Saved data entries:
-- -- --

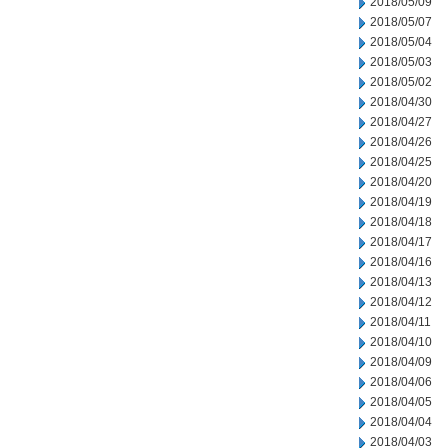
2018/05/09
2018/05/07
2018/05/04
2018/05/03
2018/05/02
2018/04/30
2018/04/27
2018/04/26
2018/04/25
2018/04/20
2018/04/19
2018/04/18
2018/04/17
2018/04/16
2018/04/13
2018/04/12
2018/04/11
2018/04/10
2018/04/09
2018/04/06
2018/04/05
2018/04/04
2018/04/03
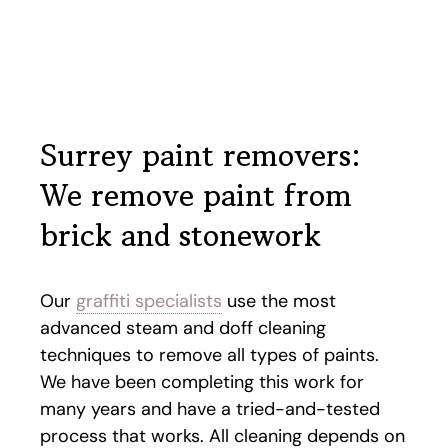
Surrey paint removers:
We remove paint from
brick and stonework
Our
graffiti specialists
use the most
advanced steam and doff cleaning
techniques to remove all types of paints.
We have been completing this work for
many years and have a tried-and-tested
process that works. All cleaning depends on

-- -- --

YOUR TASK:
Leaving the images behind, set down every entry word for word.

EXERCISE OUTPUT:
2018/05/09
2018/05/07
2018/05/04
2018/05/03
2018/05/02
2018/04/30
2018/04/27
2018/04/26
2018/04/25
2018/04/20
2018/04/19
2018/04/18
2018/04/17
2018/04/16
2018/04/13
2018/04/12
2018/04/11
2018/04/10
2018/04/09
2018/04/06
2018/04/05
2018/04/04
2018/04/03
Surrey paint removers:
We remove paint from
brick and stonework
Our
graffiti specialists
use the most
advanced steam and doff cleaning
techniques to remove all types of paints.
We have been completing this work for
many years and have a tried-and-tested
process that works. All cleaning depends on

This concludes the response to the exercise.